» **WHAT YOU HAVE TO DO**: Find the line containing "Sosiaali- ja terveyspalveluiden integraatio" in the entries below. Restate it and each line after it, word for word, up to and including the line containing "tukemiseen ja kävijämäärämme".

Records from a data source
===============
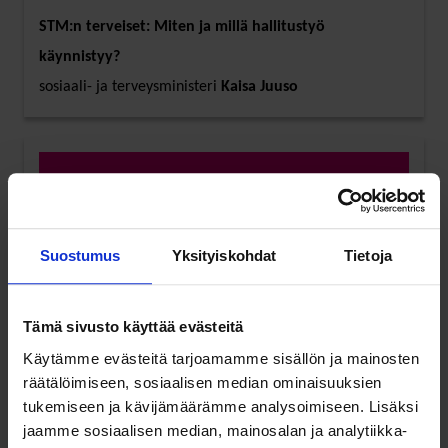
STM:n terveiset: Miten ja millä hallitustyö
käynnistyy?
sosiaali- ja terveysministeri
Kaisa Juuso
13:15
Suostumus
Yksityiskohdat
Tietoja
Sosiaali- ja terveyspalveluiden integraatio
toteutuneen kehityksen ja hallitusohjelman valossa
tutkimusprofessori
Heikki Hiilamo
, Terveyden ja
Tämä sivusto käyttää evästeitä
hyvinvoinnin laitos
Käytämme evästeitä tarjoamamme sisällön ja mainosten
räätälöimiseen, sosiaalisen median ominaisuuksien
tukemiseen ja kävijämäärämme analysoimiseen. Lisäksi
jaamme sosiaalisen median, mainosalan ja analytiikka-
===============
» **RESPONSE BOX**:
Sosiaali- ja terveyspalveluiden integraatio
toteutuneen kehityksen ja hallitusohjelman valossa
tutkimusprofessori
Heikki Hiilamo
, Terveyden ja
Tämä sivusto käyttää evästeitä
hyvinvoinnin laitos
Käytämme evästeitä tarjoamamme sisällön ja mainosten
räätälöimiseen, sosiaalisen median ominaisuuksien
tukemiseen ja kävijämäärämme analysoimiseen. Lisäksi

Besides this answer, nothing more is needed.